Zdeněk Chovanec López (born 9 October 2004), otherwise known as Zdeněk Chovanec Jr. or simply Zdeněk Chovanec, is a Czech-Venezuelan racing driver currently competing in the 2022 BOSS GP Series with MM International Motorsport, and the FIA F3 Championship with Charouz Racing System.

He raced with Double R Racing in the Euroformula Open Championship in 2021, and made the switch to FIA F3 with Charouz Racing System prior to round five of the championship, following Reshad de Gerus's departure from the team. Chovanec has previously competed in the 2020 Italian Formula 4 championship.

Early career

Karting 
Originally from the Czech Republic but born in Puerto la Cruz, Venezuela, Chovanec started karting professionally in 2018 at the age of 14, fairly late compared to other drivers.

Lower formulae

2020 
In early 2020 Chovanec made his car racing debut, competing with Xcel Motorsport in the 2020 Formula 4 UAE Championship. He was 7th in the standings with two podium finishes. He then went on to race with Bhaitech in the Italian F4 Championship, finishing 17th in the championship with 18 points.

2021 
Chovanec started 2021 stepping up to the F3 Asian Championship for the first round of the season with BlackArts Racing, and scored points in only his third race. He later signed with Double R Racing to compete in the Euroformula Open Championship. After five rounds in which he generally was a backmarker, he moved to Charouz Racing System to take part in the remaining five events of the 2021 FIA F3 season, replacing Reshad de Gerus. He achieved a best finish of 20th twice and finished second last in the championship.

2022 

In 2022, Chovanec drove for MM International Motorsport in BOSS GP. Chovanec also drove for Charouz Racing System in his return to the 2022 FIA F3 season in Silverstone, replacing Lirim Zendeli. He was retained at Spielberg, where in the feature race he was involved in an accident with teammate Francesco Pizzi, as the Italian spun Chovanec out of the race. However, for the Budapest round, Chovanec was replaced by Christian Mansell. Chovanec ended the season 40th and last in the standings with no points.

Sportscar career 
The 2023 season would see Chovanec making a move to sportscar racing, driving a Mercedes-AMG GT3 Evo for the GetSpeed Performance alongside Lance Bergstein and Aaron Walker in the Silver Cup class of the GT World Challenge Europe Endurance Cup.

Racing record

Karting career summary

Racing career summary 

*Season still in progress.

Complete Formula 4 UAE Championship results 
(key) (Races in bold indicate pole position; races in italics indicate fastest lap)

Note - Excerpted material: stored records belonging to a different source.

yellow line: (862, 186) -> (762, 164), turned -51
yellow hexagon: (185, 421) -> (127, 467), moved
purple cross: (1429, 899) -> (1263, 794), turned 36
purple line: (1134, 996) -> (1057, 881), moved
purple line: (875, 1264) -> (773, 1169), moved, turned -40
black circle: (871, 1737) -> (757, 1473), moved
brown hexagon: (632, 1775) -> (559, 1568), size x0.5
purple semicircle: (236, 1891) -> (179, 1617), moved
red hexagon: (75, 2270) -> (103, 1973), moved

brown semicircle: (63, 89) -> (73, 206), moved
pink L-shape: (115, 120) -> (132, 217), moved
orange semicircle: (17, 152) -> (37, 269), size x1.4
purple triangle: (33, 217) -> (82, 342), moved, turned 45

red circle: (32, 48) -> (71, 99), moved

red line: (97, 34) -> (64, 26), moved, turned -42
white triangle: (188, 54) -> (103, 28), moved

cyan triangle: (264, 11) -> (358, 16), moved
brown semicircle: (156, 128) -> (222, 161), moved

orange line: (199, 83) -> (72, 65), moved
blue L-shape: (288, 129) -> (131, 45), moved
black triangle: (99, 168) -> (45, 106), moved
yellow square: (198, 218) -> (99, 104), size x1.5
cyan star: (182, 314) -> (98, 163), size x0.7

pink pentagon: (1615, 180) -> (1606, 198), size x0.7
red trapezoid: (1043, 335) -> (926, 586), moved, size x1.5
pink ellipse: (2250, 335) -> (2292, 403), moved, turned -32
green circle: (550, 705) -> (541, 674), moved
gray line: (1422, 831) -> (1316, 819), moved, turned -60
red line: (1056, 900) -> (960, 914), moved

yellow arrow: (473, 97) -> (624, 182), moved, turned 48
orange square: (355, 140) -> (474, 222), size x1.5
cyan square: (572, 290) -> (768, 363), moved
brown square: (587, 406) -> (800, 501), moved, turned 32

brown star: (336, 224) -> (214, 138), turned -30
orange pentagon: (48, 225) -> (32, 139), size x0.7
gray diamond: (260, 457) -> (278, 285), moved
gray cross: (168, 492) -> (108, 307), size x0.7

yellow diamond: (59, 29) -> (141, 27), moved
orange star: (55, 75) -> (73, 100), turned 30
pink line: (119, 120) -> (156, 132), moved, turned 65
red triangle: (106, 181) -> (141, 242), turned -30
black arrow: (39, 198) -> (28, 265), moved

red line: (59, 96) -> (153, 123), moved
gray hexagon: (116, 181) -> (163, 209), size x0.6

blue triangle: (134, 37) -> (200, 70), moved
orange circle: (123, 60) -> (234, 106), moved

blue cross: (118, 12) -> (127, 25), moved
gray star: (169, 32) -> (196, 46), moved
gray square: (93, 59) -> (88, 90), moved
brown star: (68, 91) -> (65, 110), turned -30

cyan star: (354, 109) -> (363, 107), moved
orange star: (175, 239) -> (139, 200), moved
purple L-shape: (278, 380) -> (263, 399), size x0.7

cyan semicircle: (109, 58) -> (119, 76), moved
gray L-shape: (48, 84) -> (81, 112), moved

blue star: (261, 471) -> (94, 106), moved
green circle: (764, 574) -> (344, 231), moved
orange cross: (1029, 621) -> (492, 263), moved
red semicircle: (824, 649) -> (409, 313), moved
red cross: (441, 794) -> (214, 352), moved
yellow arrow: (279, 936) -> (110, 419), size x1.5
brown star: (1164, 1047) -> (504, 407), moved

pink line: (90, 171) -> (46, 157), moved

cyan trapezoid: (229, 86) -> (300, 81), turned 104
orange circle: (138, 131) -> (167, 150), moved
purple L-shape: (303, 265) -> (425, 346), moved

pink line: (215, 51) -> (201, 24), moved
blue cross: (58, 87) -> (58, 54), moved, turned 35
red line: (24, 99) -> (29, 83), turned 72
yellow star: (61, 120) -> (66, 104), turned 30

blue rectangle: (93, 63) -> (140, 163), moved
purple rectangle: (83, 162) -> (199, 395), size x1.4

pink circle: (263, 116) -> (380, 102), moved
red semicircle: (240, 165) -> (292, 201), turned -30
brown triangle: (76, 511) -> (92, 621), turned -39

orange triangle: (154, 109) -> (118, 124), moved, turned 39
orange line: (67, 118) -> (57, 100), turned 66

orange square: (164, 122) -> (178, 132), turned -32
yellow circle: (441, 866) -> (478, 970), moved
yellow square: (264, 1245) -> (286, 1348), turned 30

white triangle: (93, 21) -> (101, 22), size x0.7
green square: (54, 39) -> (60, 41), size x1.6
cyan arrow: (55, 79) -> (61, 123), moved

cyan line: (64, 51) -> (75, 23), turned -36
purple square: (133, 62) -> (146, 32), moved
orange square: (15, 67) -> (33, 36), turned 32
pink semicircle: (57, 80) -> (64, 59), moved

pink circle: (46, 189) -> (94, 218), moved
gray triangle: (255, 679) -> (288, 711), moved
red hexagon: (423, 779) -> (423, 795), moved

Complete Italian F4 Championship results 
(key) (Races in bold indicate pole position) (Races in italics indicate fastest lap)

Complete Euroformula Open Championship results 
(key) (Races in bold indicate pole position; races in italics indicate points for the fastest lap of top ten finishers)

Complete FIA Formula 3 Championship results 
(key) (Races in bold indicate pole position; races in italics indicate points for the fastest lap of top ten finishers)

Complete BOSS GP Series results 
(key) (Races in bold indicate pole position; races in italics indicate points for the fastest lap of top ten finishers)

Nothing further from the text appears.